Nevertheless, the public debate on AI, and the seemingly never-ending press fascination with it, is largely fixated on the grand dream and on alarmist dystopian scenarios that have become a weary trope when reporting on AI (AI will take all our jobs; AI will get smarter than we are, and then it will be out of control; superintelligent AI might go wrong and eliminate humanity). Much of what is published about AI in the popular press is ill-informed or irrelevant. Most of it is garbage, from a technical point of view, however entertaining it might be.

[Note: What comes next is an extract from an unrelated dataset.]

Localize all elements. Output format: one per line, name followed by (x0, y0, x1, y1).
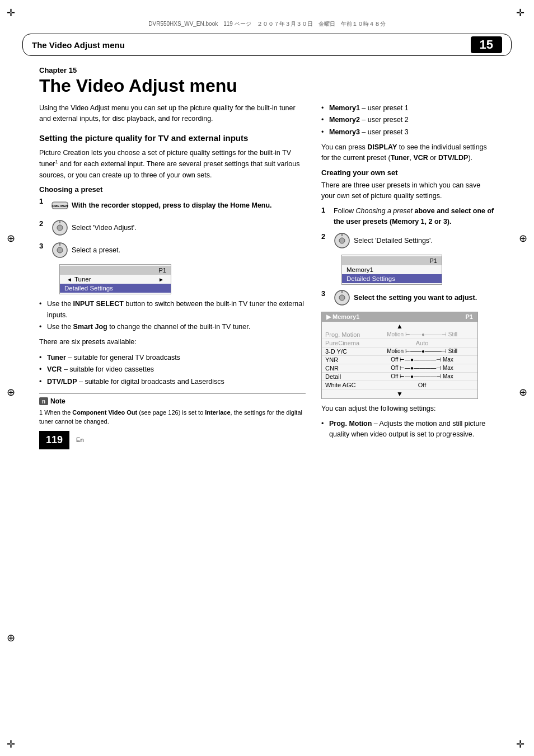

In this book, I want to change that narrative. I want to tell you about what AI actually is, what AI researchers actually work on, and how they go about it. The reality of AI for the foreseeable future is very different from the grand dream. It is perhaps less immediately attention grabbing, but it is, as I will show in this book, tremendously exciting in its own right. The mainstream of AI research today is focused around getting machines to do specific tasks that currently require human brains (and also, potentially, human bodies) and for which conventional computing techniques provide no solution. This century has witnessed important advances in this area, which is why AI is so fêted at present. Automated translation tools are one example of an AI technology that was firmly in the realm of science fiction twenty years ago, which has become a practical, everyday reality within the past decade. Such tools have many limitations, but they are successfully used by millions of people across the globe every day. Within the next decade, we will see high-quality real-time spoken-word language translation and augmented reality tools that will change the way we perceive, understand, and relate to the world we live in. Driverless cars are a realistic prospect, and AI looks set to have transformative applications in health care, from which we will all stand to benefit: AI systems have proven to be better than people at recognizing abnormalities such as tumors on x-rays and ultrasound scans, and wearable technology, coupled with AI, has the potential to monitor our health on a continual basis, giving us advance warnings of heart disease, stress, and even dementia. This is the kind of thing that AI researchers actually work on. This is what excites me about AI. And this is what the AI narrative should be about.
To understand what AI today is and why AI is for the most part not concerned with the grand dream, we also need to understand why AI is hard to create. Over the past sixty years, huge amounts of effort (and research funding) have flowed into AI, and yet, sadly, robot butlers are not likely any time soon. So why has AI proved to be so difficult? To understand the answer to this question, we need to understand what computers are and what computers can do, at their most fundamental level. This takes us into the realm of some of the deepest questions in mathematics and the work of one of the greatest minds of the twentieth century: Alan Turing.